Мы дружили несколько лет. Анна Тэвильевна все время помогала образовательному центру, где мы с её дочерью Таней учили беженских детей (в основном чеченских) школьным наукам. Я бывал у неё несколько раз в году, почему-то всегда осенью – то это был её день рожденья, то день рожденья Тани, то просто гости. А может быть, я приходил именно осенью потому, что бессознательно стремился снова испытать чисто осенний «эффект Анны Тэвильевны», эту квинтэссенцию добра и смысла, побеждающего холод, серость и угрюмость.
Когда Анна Тэвильевна попала в заложники, тоже была осень. Длилось это, как известно, три дня. Все время лил дождь, ледяные капли стекали по голым черным веткам деревьев, по лобовому стеклу моих жигулей, в которых я прожил все эти три дня, по каскам спецназовцев из оцепления. Мы бессмысленно толкались в маленькой школе около Норд-Оста – кризисном центре для родственников заложников. Иногда я отлучался по каким-то делам, и ездил по улицам, иногда ходил пешком – я видел, чувствовал, как страшно изменился город. В тот год в Москве не было надежды, никаких шансов выиграть борьбу со стихией, со злом – внутри и снаружи человеческой души.
После того как все кончилось, после того, как по родимому пятну мы нашли её на вторые сутки поисков в морге, после того как похоронили и помянули – я продолжил обычную жизнь. Я ездил по городу, и ходил по нему пешком. Я и сегодня езжу и хожу пешком; и сегодня – снова осень. И сегодня, как и во все дни, прошедшие со времени Норд-Оста, я точно знаю одну важную вещь.
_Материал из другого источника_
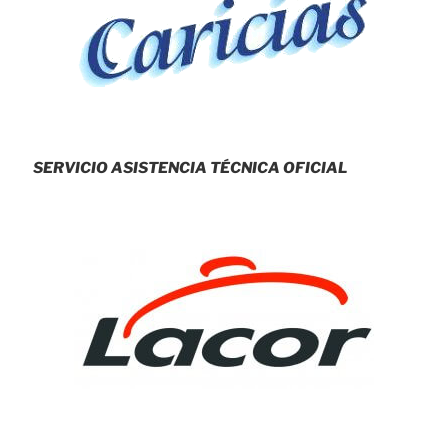
SERVICIO ASISTENCIA TÉCNICA OFICIAL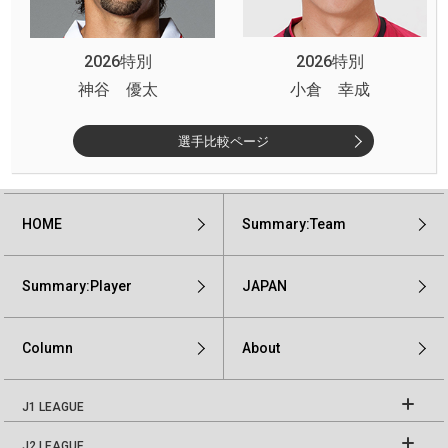
2026特別
2026特別
神谷 優太
小倉 幸成
選手比較ページ
HOME
Summary:Team
Summary:Player
JAPAN
Column
About
J1 LEAGUE
J2 LEAGUE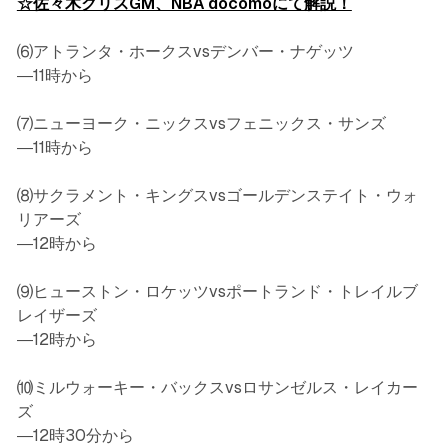
☆佐々木クリスGM、NBA docomoにて解説！
⑹アトランタ・ホークスvsデンバー・ナゲッツ
―11時から
⑺ニューヨーク・ニックスvsフェニックス・サンズ
―11時から
⑻サクラメント・キングスvsゴールデンステイト・ウォ
リアーズ
―12時から
⑼ヒューストン・ロケッツvsポートランド・トレイルブ
レイザーズ
―12時から
⑽ミルウォーキー・バックスvsロサンゼルス・レイカー
ズ
―12時30分から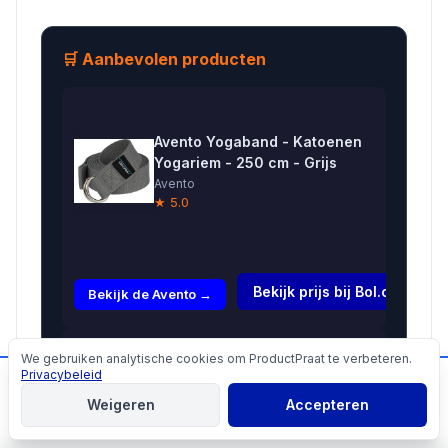
🛒 Aanbevolen producten
Avento Yogaband - Katoenen
Yogariem - 250 cm - Grijs
Avento
★ 5.0
€7,99
Bekijk prijs bij Bol.com →
Bekijk de Avento →
Yoga riem
We gebruiken analytische cookies om ProductPraat te verbeteren.
Cookies
D-ring
Privacybeleid
📬
Mis geen producttips!
€8,25
blauw
Weigeren
Accepteren
katoen --
Aanmelden
Bekijk de Yoga →
183x4 cm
Да, город навсегда изменился. Я начал с того, что сказал: в Москве стоит жить ради таких людей, как Анна Тэвильевна. Их остается все меньше и меньше, и вообще человеческое пространство стремительно схлопывается; его сминает та же равнодушная рука, которая допустила Норд-Ост, допустила Беслан и допустит, похоже, еще многое. Но я не уеду. Я чувствую, что именно мы, оставшиеся, должны сохранять и нести тепло, полученное от прошлых поколений, от тех, кто даже в самые лютые советские зимы всегда создавал вокруг себя этот неповторимо московский человеческий эффект.